Desde que comecei a escrever sobre a relação entre Wolfgang Mozart e Michael Jackson, no verão de 2009, tenho me alegrado muito por encontrar vários leitores inspirados pelas minhas comparações biográficas e artísticas; mas não pude ficar mais contente, pois não consegui encontrar qualquer outra pessoa tão dedicada e apaixonada pelo desenvolvimento desse assunto em particular.

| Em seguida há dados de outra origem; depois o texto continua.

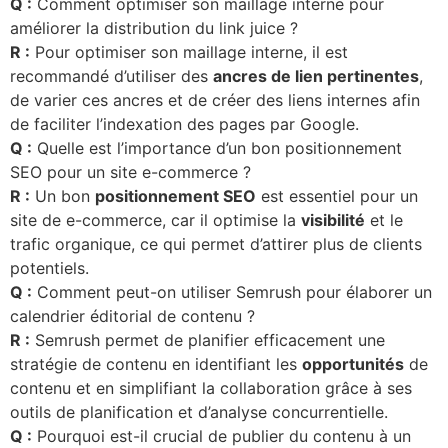
Q :
Comment optimiser son maillage interne pour
améliorer la distribution du link juice ?
R :
Pour optimiser son maillage interne, il est
recommandé d’utiliser des
ancres de lien pertinentes
,
de varier ces ancres et de créer des liens internes afin
de faciliter l’indexation des pages par Google.
Q :
Quelle est l’importance d’un bon positionnement
SEO pour un site e-commerce ?
R :
Un bon
positionnement SEO
est essentiel pour un
site de e-commerce, car il optimise la
visibilité
et le
trafic organique, ce qui permet d’attirer plus de clients
potentiels.
Q :
Comment peut-on utiliser Semrush pour élaborer un
calendrier éditorial de contenu ?
R :
Semrush permet de planifier efficacement une
stratégie de contenu en identifiant les
opportunités
de
contenu et en simplifiant la collaboration grâce à ses
outils de planification et d’analyse concurrentielle.
Q :
Pourquoi est-il crucial de publier du contenu à un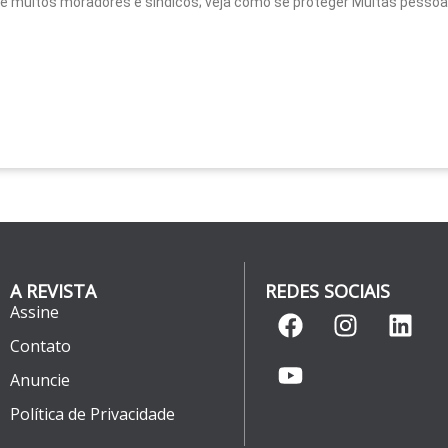
e muitos moradores e síndicos; veja como se proteger Muitas pessoas
A REVISTA
REDES SOCIAIS
Assine
Contato
Anuncie
Política de Privacidade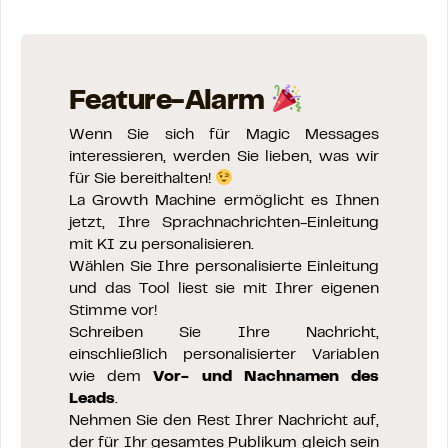
Feature-Alarm
Wenn Sie sich für Magic Messages
interessieren, werden Sie lieben, was wir
für Sie bereithalten!
La Growth Machine ermöglicht es Ihnen
jetzt, Ihre Sprachnachrichten-Einleitung
mit KI zu personalisieren.
Wählen Sie Ihre personalisierte Einleitung
und das Tool liest sie mit Ihrer eigenen
Stimme vor!
Schreiben Sie Ihre Nachricht,
einschließlich personalisierter Variablen
wie dem
Vor- und Nachnamen des
Leads
.
Nehmen Sie den Rest Ihrer Nachricht auf,
der für Ihr gesamtes Publikum gleich sein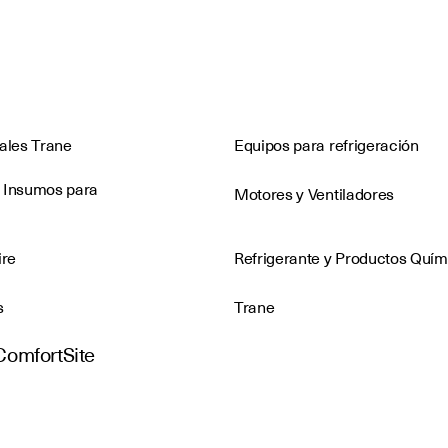
nales Trane
Equipos para refrigeración
 Insumos para
Motores y Ventiladores
ire
Refrigerante y Productos Quím
s
Trane
ComfortSite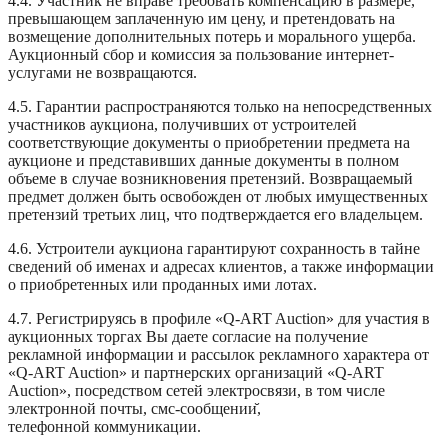
4.4. Участник не вправе требовать компенсацию в размере,
превышающем заплаченную им цену, и претендовать на
возмещение дополнительных потерь и морального ущерба.
Аукционный сбор и комиссия за пользование интернет-
услугами не возвращаются.
4.5. Гарантии распространяются только на непосредственных
участников аукциона, получивших от устроителей
соответствующие документы о приобретении предмета на
аукционе и представивших данные документы в полном
объеме в случае возникновения претензий. Возвращаемый
предмет должен быть освобожден от любых имущественных
претензий третьих лиц, что подтверждается его владельцем.
4.6. Устроители аукциона гарантируют сохранность в тайне
сведений об именах и адресах клиентов, а также информации
о приобретенных или проданных ими лотах.
4.7. Регистрируясь в профиле «Q-ART Auction» для участия в
аукционных торгах Вы даете согласие на получение
рекламной информации и рассылок рекламного характера от
«Q-ART Auction» и партнерских организаций «Q-ART
Auction», посредством сетей электросвязи, в том числе
электронной почты, смс-сообщении
,
телефонной
коммуникации
.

Apesar da insurgência de popularidade após sua morte, parecia que Michael Jackson ainda não estava no radar do mundo musicológico, ou acadêmico em geral. Senti-me sozinha com o meu interesse, mas não sem inspiração. Afinal, era mais do que gratificante anexar os artistas que há muito tempo governaram o meu universo, trazendo um novo exame para estabelecer a relação complementar entre os dois. Eu estava numa missão de abrir os olhos e os ouvidos para o talento artístico de um ícone e o seu gênero perdido, a música clássica.

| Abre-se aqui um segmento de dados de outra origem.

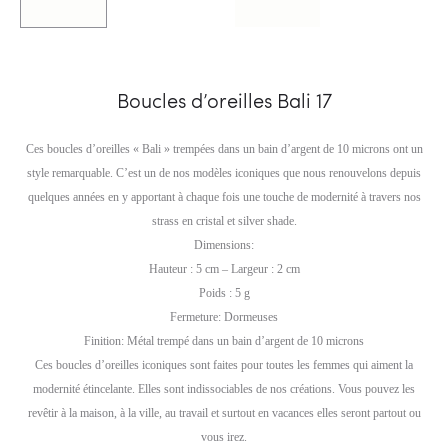
Boucles d’oreilles Bali 17
Ces boucles d’oreilles « Bali » trempées dans un bain d’argent de 10 microns ont un
style remarquable. C’est un de nos modèles iconiques que nous renouvelons depuis
quelques années en y apportant à chaque fois une touche de modernité à travers nos
strass en cristal et silver shade.
Dimensions:
Hauteur : 5 cm – Largeur : 2 cm
Poids : 5 g
Fermeture: Dormeuses
Finition: Métal trempé dans un bain d’argent de 10 microns
Ces boucles d’oreilles iconiques sont faites pour toutes les femmes qui aiment la
modernité étincelante. Elles sont indissociables de nos créations. Vous pouvez les
revêtir à la maison, à la ville, au travail et surtout en vacances elles seront partout ou
vous irez.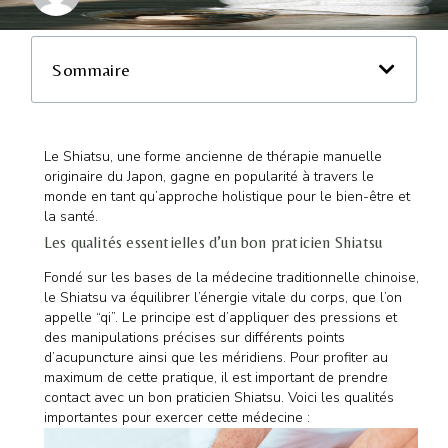
Sommaire
Le
Shiatsu
, une forme ancienne de thérapie manuelle
originaire du Japon, gagne en popularité à travers le
monde en tant qu’approche holistique pour le bien-être et
la santé.
Les qualités essentielles d’un bon praticien Shiatsu
Fondé sur les bases de la médecine traditionnelle chinoise,
le Shiatsu va équilibrer l’énergie vitale du corps, que l’on
appelle “qi”. Le principe est d’appliquer des pressions et
des manipulations précises sur différents points
d’acupuncture ainsi que les méridiens. Pour profiter au
maximum de cette pratique, il est important de prendre
contact avec un bon praticien Shiatsu. Voici les qualités
importantes pour exercer cette médecine :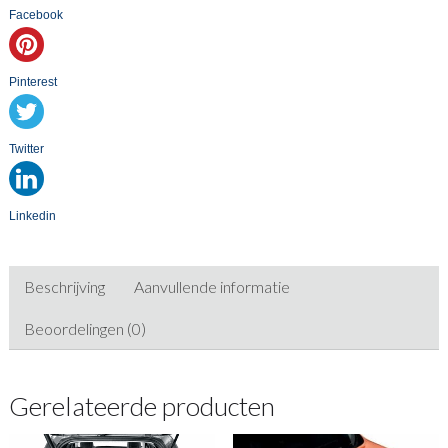
Facebook
Pinterest
Twitter
Linkedin
Beschrijving
Aanvullende informatie
Beoordelingen (0)
Gerelateerde producten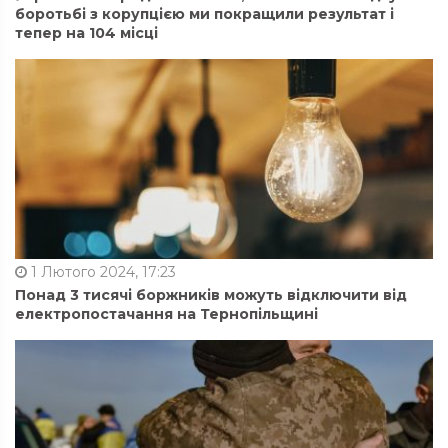
боротьбі з корупцією ми покращили результат і
тепер на 104 місці
1 Лютого 2024, 17:23
Понад 3 тисячі боржників можуть відключити від
електропостачання на Тернопільщині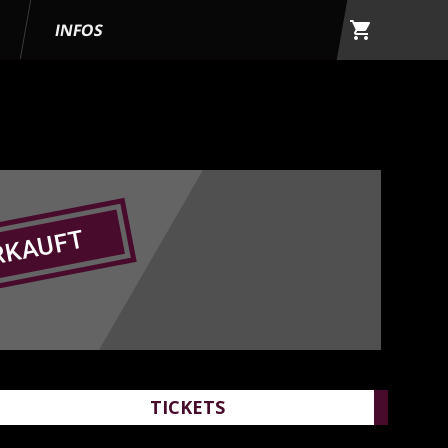
shopping_cart
G
INFOS
RKAUFT
TICKETS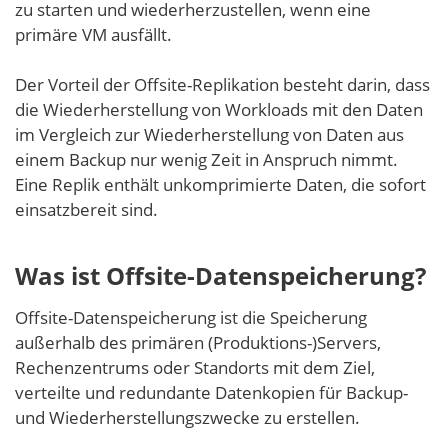
zu starten und wiederherzustellen, wenn eine
primäre VM ausfällt.
Der Vorteil der Offsite-Replikation besteht darin, dass
die Wiederherstellung von Workloads mit den Daten
im Vergleich zur Wiederherstellung von Daten aus
einem Backup nur wenig Zeit in Anspruch nimmt.
Eine Replik enthält unkomprimierte Daten, die sofort
einsatzbereit sind.
Was ist Offsite-Datenspeicherung?
Offsite-Datenspeicherung ist die Speicherung
außerhalb des primären (Produktions-)Servers,
Rechenzentrums oder Standorts mit dem Ziel,
verteilte und redundante Datenkopien für Backup-
und Wiederherstellungszwecke zu erstellen.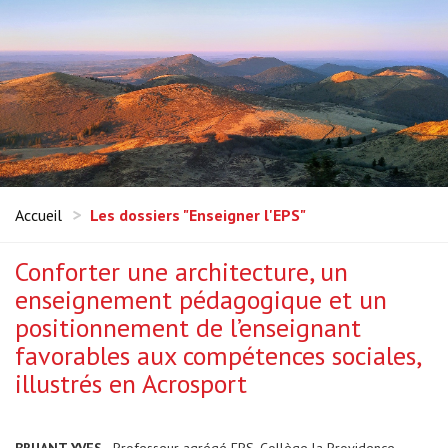
Accueil
Les dossiers "Enseigner l'EPS"
Conforter une architecture, un
enseignement pédagogique et un
positionnement de l’enseignant
favorables aux compétences sociales,
illustrés en Acrosport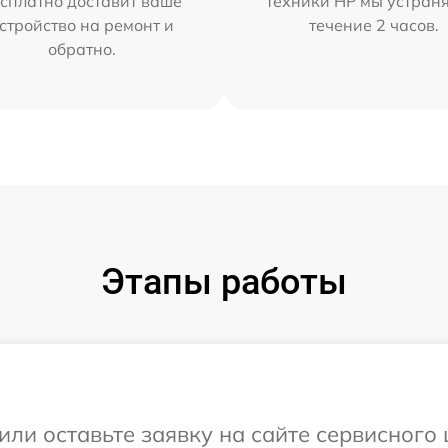
сплатно доставит ваше
техники HP мы устран
стройство на ремонт и
течение 2 часов.
обратно.
Этапы работы
или оставьте заявку на сайте сервисного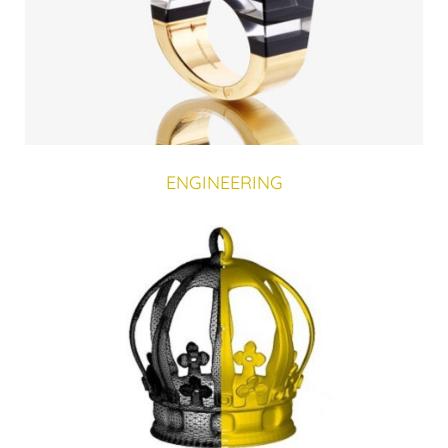
ENGINEERING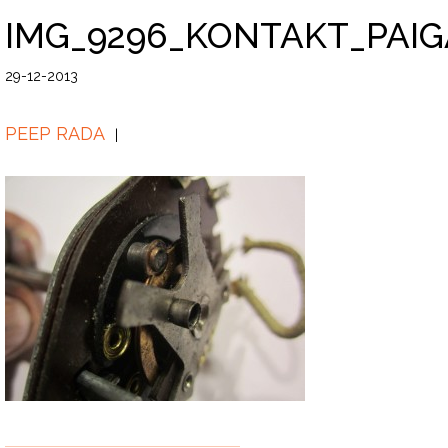
IMG_9296_KONTAKT_PAIG
29-12-2013
PEEP RADA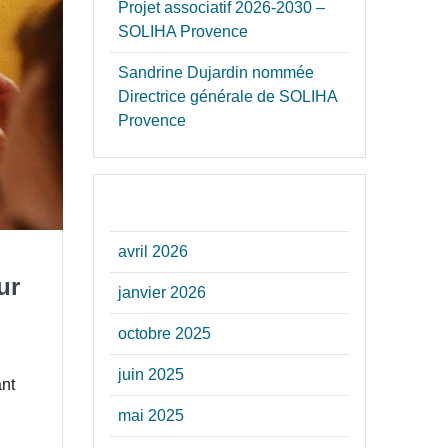
Projet associatif 2026-2030 –
SOLIHA Provence
Sandrine Dujardin nommée
Directrice générale de SOLIHA
Provence
ARCHIVES
avril 2026
ur
janvier 2026
octobre 2025
juin 2025
ant
mai 2025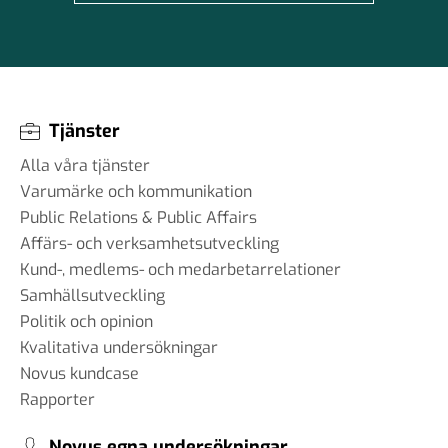
Tjänster
Alla våra tjänster
Varumärke och kommunikation
Public Relations & Public Affairs
Affärs- och verksamhetsutveckling
Kund-, medlems- och medarbetarrelationer
Samhällsutveckling
Politik och opinion
Kvalitativa undersökningar
Novus kundcase
Rapporter
Novus egna undersökningar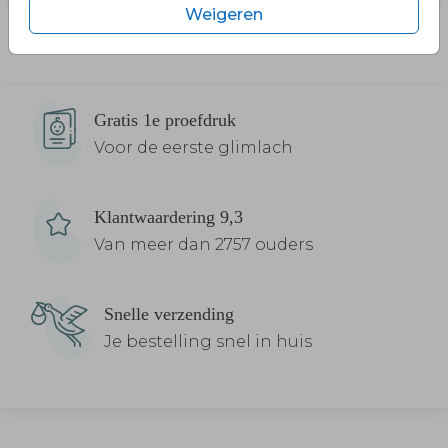
Weigeren
Gratis 1e proefdruk
Voor de eerste glimlach
Klantwaardering 9,3
Van meer dan 2757 ouders
Snelle verzending
Je bestelling snel in huis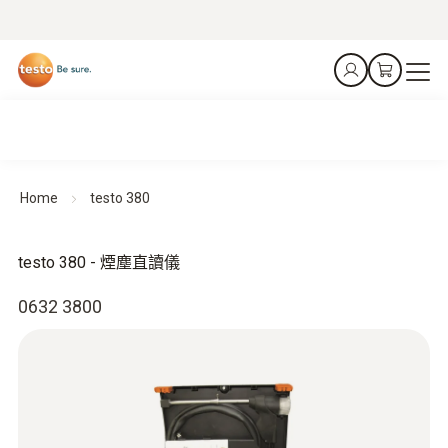
Home
testo 380
testo 380 - 煙塵直讀儀
0632 3800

Joe Vogel é um talentoso autor e musicólogo que conheci recentemente através do anúncio de seu próximo livro, Man in the Music: The Creative Life and Work of Michael Jackson (nas livrarias a partir de 1º de novembro de 2011). Ele é atualmente um dos raríssimos indivíduos que prestam reconhecimento à obra de Michael Jackson por meio de estudos sérios e resultados exclusivos. Ele equilibra a parte acadêmica escrevendo sobre música e cultura popular para o The Hoffington Post e o PopMatters, tornando-se um craque, na minha opinião. E quando li que Mozart estava entre seus compositores favoritos, soube que tinha que me aproximar dele para comentar esse assunto. E, para minha emoção, ele aceitou.
Obrigado, Joe.
Com gratidão,
Sherry.
O Homem na Música
Sherry: É realmente um prazer conhecê-lo e ter a oportunidade de compartilhar essa conversa com outras pessoas, na esperança de avançar o estudo, o entendimento e o reconhecimento desse assunto tão significante. Parabéns pelo lançamento do seu próximo livro! Esse trabalho aborda as preferências clássicas de Michael Jackson ou todas as influências?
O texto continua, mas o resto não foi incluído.